The presence of carotenoids (astaxanthin and canthaxanthin), and somewhat by haem proteins, on the salmon muscle contributes to the characteristic red colour (Yagiz et al. 2010), being a very important organoleptic property for the customer acceptance (Alfnes et al. 2006). Generally, according to the literature, a reduction of salmon redness was obtained by increasing pressure and treatment time, due to a pressure-induced myofibrillar denaturation, including the astaxanthin-binding proteins or structural changes of astaxanthin-actinin (Ojagh et al. 2011), as it was observed in salmon muscle treated from 100 to 200 MPa and 5 °C for 10–60 min (Amanatidou 2000). In the current study, redness of salmon muscle stored under pressure was not affected, as also the other colour parameters, revealing that under these storage, conditions astaxanthin and/or myoglobin are probably unaffected. These results are in agreement with those obtained in a previous work (Fidalgo et al. 2018) using higher pressure level/storage temperature (75 MPa/25 °C, during 10 days or 25 days). On the other hand, Otero et al. (2017) and Otero et al. (2019) verified that storage under pressure (50 MPa/5 °C, during 7 days) increased the whiteness of the raw hake loins and Atlantic mackerel fillet, respectively, but after cooking the differences disappeared.
Lipid Oxidation
Salmon muscle is very susceptible to oxidation, due to the high content in unsaturated fatty acids and the oxidation state of salmon muscle samples. The present study was evaluated by primary, secondary, and tertiary lipid oxidations, by the quantification of the peroxide value, TBARS, and fluorescence ratio, respectively.
Initially, the peroxide value and TBARS were 3.80 ± 1.28 mg Fe (III)/kg lipids and 0.36 ± 0.04 μg MDA/g muscle, which are in agreement to those obtained in previous work (Fidalgo et al. 2018). Concerning fluorescent compounds, the initial value was 0.05 ± 0.01, being lower to that obtained in a previous work (0.85 ± 0.06) (Fidalgo et al. 2018).
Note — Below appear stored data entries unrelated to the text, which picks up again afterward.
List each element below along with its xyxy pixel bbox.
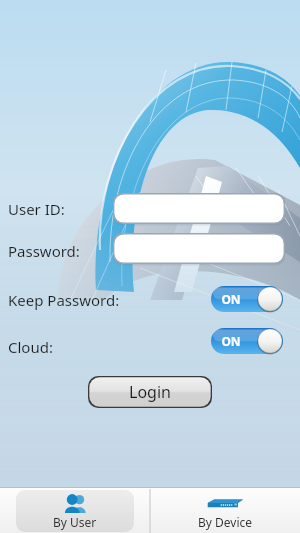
button[interactable]: Keep password on [211, 286, 283, 312]
staticText: Cloud: [8, 337, 53, 357]
button[interactable]: By Device [166, 490, 284, 532]
staticText: Login [129, 381, 171, 403]
staticText: ON [221, 291, 241, 307]
staticText: Keep Password: [8, 290, 120, 310]
button[interactable]: Login [88, 376, 212, 408]
button[interactable] [113, 233, 285, 264]
staticText: By Device [198, 514, 253, 530]
button[interactable]: By User [16, 490, 134, 532]
staticText: User ID: [8, 199, 65, 219]
staticText: By User [53, 514, 97, 530]
button[interactable] [113, 193, 285, 224]
staticText: Password: [8, 241, 80, 261]
staticText: ON [221, 333, 241, 349]
button[interactable]: Cloud on [211, 328, 283, 354]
Primary lipid oxidation did not change (p > 0.05) on HS/LT and AP samples, with values ranged between 3.30 and 4.32 mg Fe (III)/kg lipids (Table 4). No variations on values (p > 0.05) of TBARS were obtained for both storage conditions at AP (5 and 10 °C). However, HS/LT caused an increment on TBARS values, being observed an accelerated secondary lipid oxidation immediately after 6 days to 1.89 ± 0.15 μg MDA/g muscle, remaining thereafter statistically unchanged (p > 0.05) during all storage time (50 days: 2.65 ± 0.68 μg MDA/g muscle). Otherwise, an increase of fluorescent compounds formation (p < 0.05) to a value of 0.47 ± 0.01 and 0.21 ± 0.03 for samples was stored at AP (10 and 5 °C samples, respectively), which correspond to an increase of about 9.5-fold and fourfold of the initial value, respectively. On the other hand, no variations (p > 0.05) were observed for HS/LT samples during storage time, with the tertiary lipid oxidation products being kept in values similar to fresh salmon samples.
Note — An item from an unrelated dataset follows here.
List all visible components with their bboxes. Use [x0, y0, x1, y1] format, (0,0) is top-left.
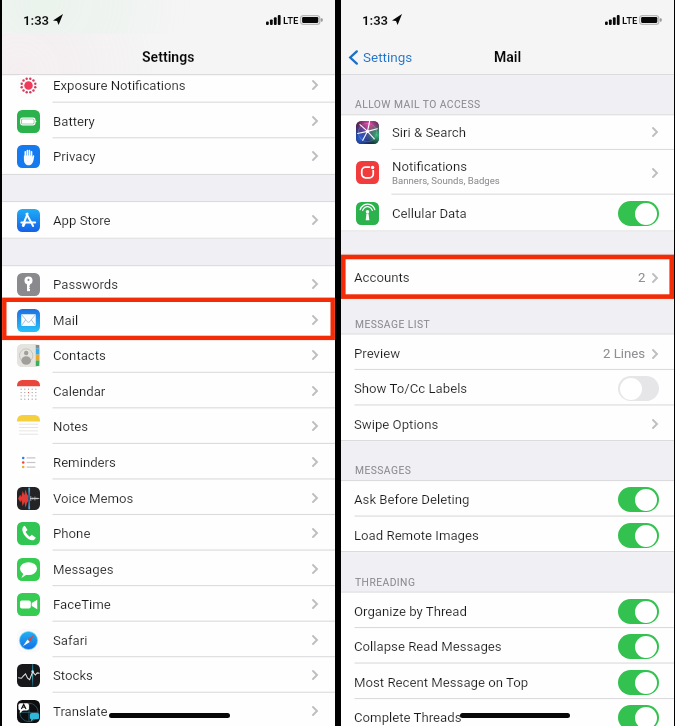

According to Aubourg (1999), the mechanism of lipid oxidation is a process that resulted from interactions between hydroperoxides (primary lipid oxidation) and compounds formed on the secondary oxidation (mainly, electrophilic compounds) and protein-type molecules (manly, nucleophilic compounds) present in the salmon muscle. This mechanism could be the explanation for the obtained results in the AP conditions (lower values of TBARS and the higher values of fluorescence ratio). Contrarily, an increase of the TBARS values was observed in the HS samples, indicating a possible pro-oxidant effect of pressure, but not as intense as for AP samples. Furthermore, in a previous work (Fidalgo et al. 2018), higher TBARS values were observed for HS samples stored at a higher storage pressure/temperature (75 MPa/25 °C), with values reaching 7.35 ± 0.30 μg MDA/g fish after 25 days. These results indicate that a lower storage temperature (10 °C) probably retards lipid oxidation, which is in agreement to the results obtained by Otero et al. (2019), verifying that HS, at 50 MPa/5 °C, did not enhance lipid oxidation in mackerel fillets. Additionally, the higher values of TBARS and lower values of fluorescence ratio observed for HS in the present work indicate that probably HS reduced the reactions involved in the mechanism from secondary to tertiary lipid oxidations. Additionally, pressure storage possibly can result in a higher availability of astaxanthin in salmon muscle and exert a protective effect on the fish lipids (Yagiz et al. 2007).
Conclusions
This work showed that with the condition of 60 MPa/10 °C, it was possible to increase the microbial and physicochemical stability of Atlantic salmon to a minimum of 15 days and a maximum of 30 days, by inhibition of microbial growth (and additional microbial inactivation) and slowdown of chemical indicators formation (volatile amines), as the case of TVB-N, TMA-N, and DMA-N. Furthermore, these samples did not show colour parameter differences along storage time. Nevertheless, much more research is required, namely on the oxidation mechanisms (enzymatic and non-enzymatic) that occur during HS of fresh fish and how to avoid or reduce them, or at the level of other quality analyses (for example using inoculated pathogenic microorganisms, enzymatic activity, textural, and sensorial parameters).
References
Alfnes, F., Guttormsen, A. G., Steine, G., & Kolstad, K. (2006). Consumers’ willingness to pay for the color of salmon: a choice experiment with real economic incentives. American Journal of Agricultural Economics, 88(4), 1050–1061. https://doi.org/10.1111/j.1467-8276.2006.00915.x.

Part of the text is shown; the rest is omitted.